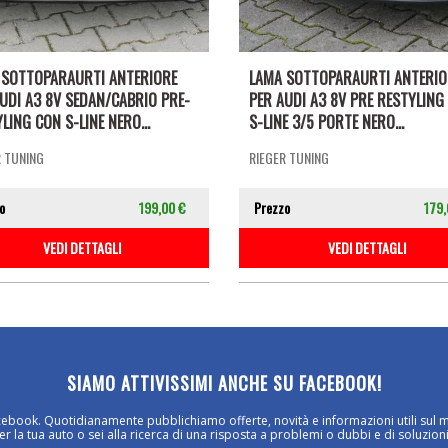
 SOTTOPARAURTI ANTERIORE
LAMA SOTTOPARAURTI ANTERIO
UDI A3 8V SEDAN/CABRIO PRE-
PER AUDI A3 8V PRE RESTYLING
LING CON S-LINE NERO...
S-LINE 3/5 PORTE NERO...
R TUNING
RIEGER TUNING
o
199,00 €
Prezzo
179,
VEDI DETTAGLI
VEDI DETTAGLI
SIAMO ATTIVISSIMI ANCHE SU FACEBOOK!
cebook. Quotidianamente pubblichiamo offerte, novità e informazioni utili sul 
 la tua auto o sei alla ricerca di una risposta a problemi o dubbi e di soluzioni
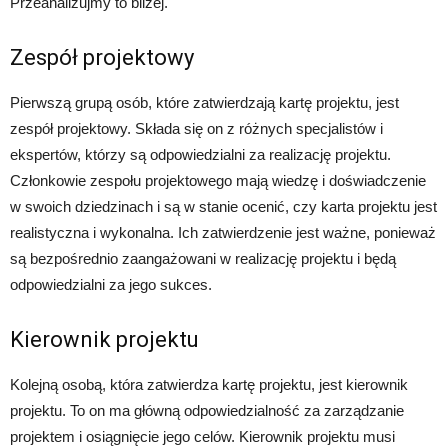
Przeanalizujmy to bliżej.
Zespół projektowy
Pierwszą grupą osób, które zatwierdzają kartę projektu, jest
zespół projektowy. Składa się on z różnych specjalistów i
ekspertów, którzy są odpowiedzialni za realizację projektu.
Członkowie zespołu projektowego mają wiedzę i doświadczenie
w swoich dziedzinach i są w stanie ocenić, czy karta projektu jest
realistyczna i wykonalna. Ich zatwierdzenie jest ważne, ponieważ
są bezpośrednio zaangażowani w realizację projektu i będą
odpowiedzialni za jego sukces.
Kierownik projektu
Kolejną osobą, która zatwierdza kartę projektu, jest kierownik
projektu. To on ma główną odpowiedzialność za zarządzanie
projektem i osiągnięcie jego celów. Kierownik projektu musi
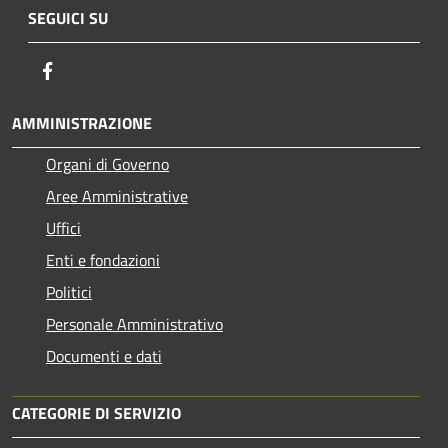
SEGUICI SU
Facebook
AMMINISTRAZIONE
Organi di Governo
Aree Amministrative
Uffici
Enti e fondazioni
Politici
Personale Amministrativo
Documenti e dati
CATEGORIE DI SERVIZIO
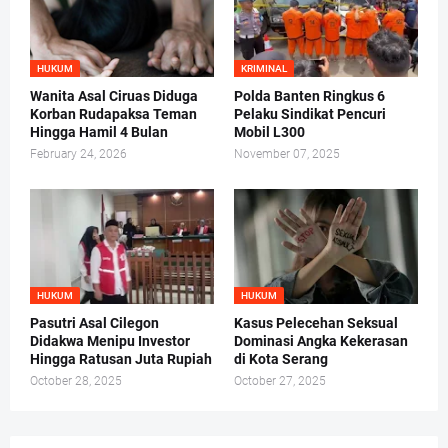
HUKUM
KRIMINAL
Wanita Asal Ciruas Diduga
Polda Banten Ringkus 6
Korban Rudapaksa Teman
Pelaku Sindikat Pencuri
Hingga Hamil 4 Bulan
Mobil L300
February 24, 2026
November 07, 2025
HUKUM
HUKUM
Pasutri Asal Cilegon
Kasus Pelecehan Seksual
Didakwa Menipu Investor
Dominasi Angka Kekerasan
Hingga Ratusan Juta Rupiah
di Kota Serang
October 28, 2025
October 27, 2025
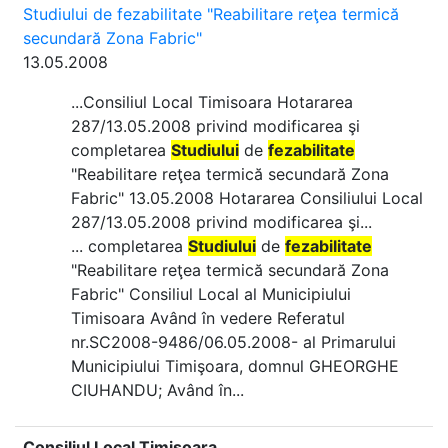
Studiului de fezabilitate "Reabilitare reţea termică
secundară Zona Fabric"
13.05.2008
...Consiliul Local Timisoara Hotararea
287/13.05.2008 privind modificarea şi
completarea
Studiului
de
fezabilitate
"Reabilitare reţea termică secundară Zona
Fabric" 13.05.2008 Hotararea Consiliului Local
287/13.05.2008 privind modificarea şi...
... completarea
Studiului
de
fezabilitate
"Reabilitare reţea termică secundară Zona
Fabric" Consiliul Local al Municipiului
Timisoara Având în vedere Referatul
nr.SC2008-9486/06.05.2008- al Primarului
Municipiului Timişoara, domnul GHEORGHE
CIUHANDU; Având în...
Consiliul Local Timișoara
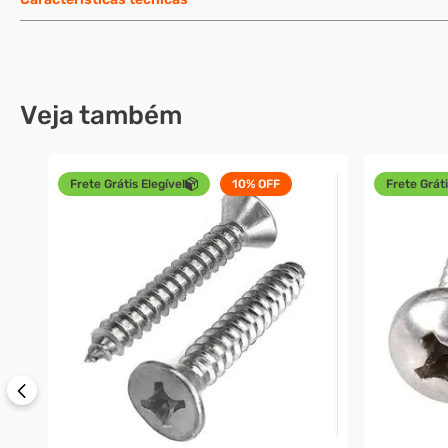
Veja também
Frete Grátis Elegível
10%
OFF
Frete Gráti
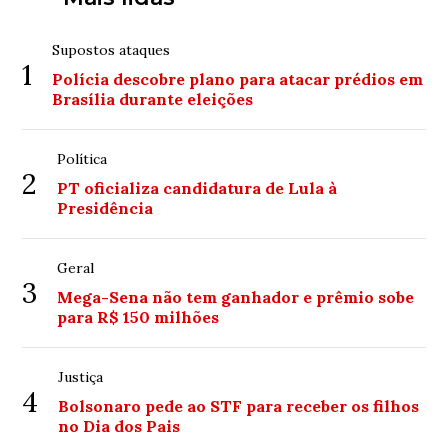
Supostos ataques
1
Polícia descobre plano para atacar prédios em
Brasília durante eleições
Política
2
PT oficializa candidatura de Lula à
Presidência
Geral
3
Mega-Sena não tem ganhador e prêmio sobe
para R$ 150 milhões
Justiça
4
Bolsonaro pede ao STF para receber os filhos
no Dia dos Pais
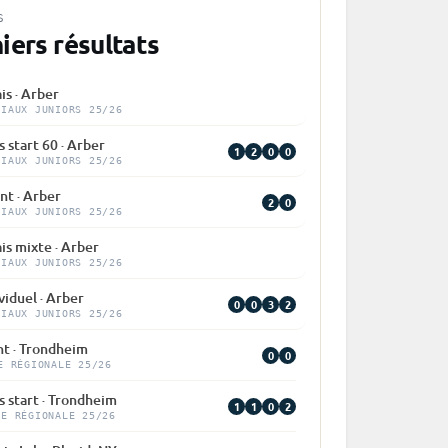
S
iers résultats
is · Arber
DIAUX JUNIORS 25/26
 start 60 · Arber
1
2
0
0
DIAUX JUNIORS 25/26
nt · Arber
2
0
DIAUX JUNIORS 25/26
is mixte · Arber
DIAUX JUNIORS 25/26
viduel · Arber
0
0
3
2
DIAUX JUNIORS 25/26
nt · Trondheim
0
0
E RÉGIONALE 25/26
 start · Trondheim
1
1
0
2
PE RÉGIONALE 25/26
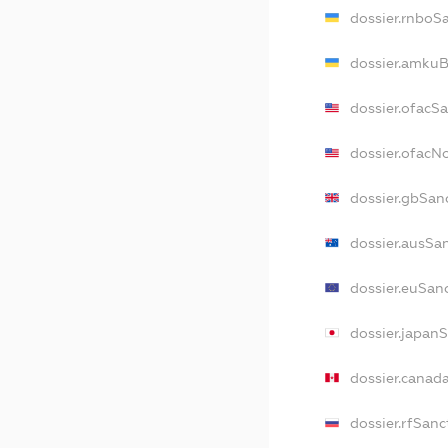
dossier.rnboS
dossier.amkuB
dossier.ofacS
dossier.ofac
dossier.gbSan
dossier.ausSa
dossier.euSan
dossier.japan
dossier.canad
dossier.rfSanc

------------------------

**Assignment:** Starting at the line that contains "di Kota Serang", write out exactly each line through the last one in the listing above, leaving out the pictures and adding nothing else.

**Answer to this exercise:**
di Kota Serang
October 28, 2025
October 27, 2025
Studiului de fezabilitate "Reabilitare reţea termică
secundară Zona Fabric"
13.05.2008
...Consiliul Local Timisoara Hotararea
287/13.05.2008 privind modificarea şi
completarea
Studiului
de
fezabilitate
"Reabilitare reţea termică secundară Zona
Fabric" 13.05.2008 Hotararea Consiliului Local
287/13.05.2008 privind modificarea şi...
... completarea
Studiului
de
fezabilitate
"Reabilitare reţea termică secundară Zona
Fabric" Consiliul Local al Municipiului
Timisoara Având în vedere Referatul
nr.SC2008-9486/06.05.2008- al Primarului
Municipiului Timişoara, domnul GHEORGHE
CIUHANDU; Având în...
Consiliul Local Timișoara
Veja também
Frete Grátis Elegível
10%
OFF
Frete Gráti
Supostos ataques
1
Polícia descobre plano para atacar prédios em
Brasília durante eleições
Política
2
PT oficializa candidatura de Lula à
Presidência
Geral
3
Mega-Sena não tem ganhador e prêmio sobe
para R$ 150 milhões
Justiça
4
Bolsonaro pede ao STF para receber os filhos
no Dia dos Pais
S
iers résultats
is · Arber
DIAUX JUNIORS 25/26
 start 60 · Arber
1
2
0
0
DIAUX JUNIORS 25/26
nt · Arber
2
0
DIAUX JUNIORS 25/26
is mixte · Arber
DIAUX JUNIORS 25/26
viduel · Arber
0
0
3
2
DIAUX JUNIORS 25/26
nt · Trondheim
0
0
E RÉGIONALE 25/26
 start · Trondheim
1
1
0
2
PE RÉGIONALE 25/26
dossier.rnboS
dossier.amkuB
dossier.ofacS
dossier.ofac
dossier.gbSan
dossier.ausSa
dossier.euSan
dossier.japan
dossier.canad
dossier.rfSanc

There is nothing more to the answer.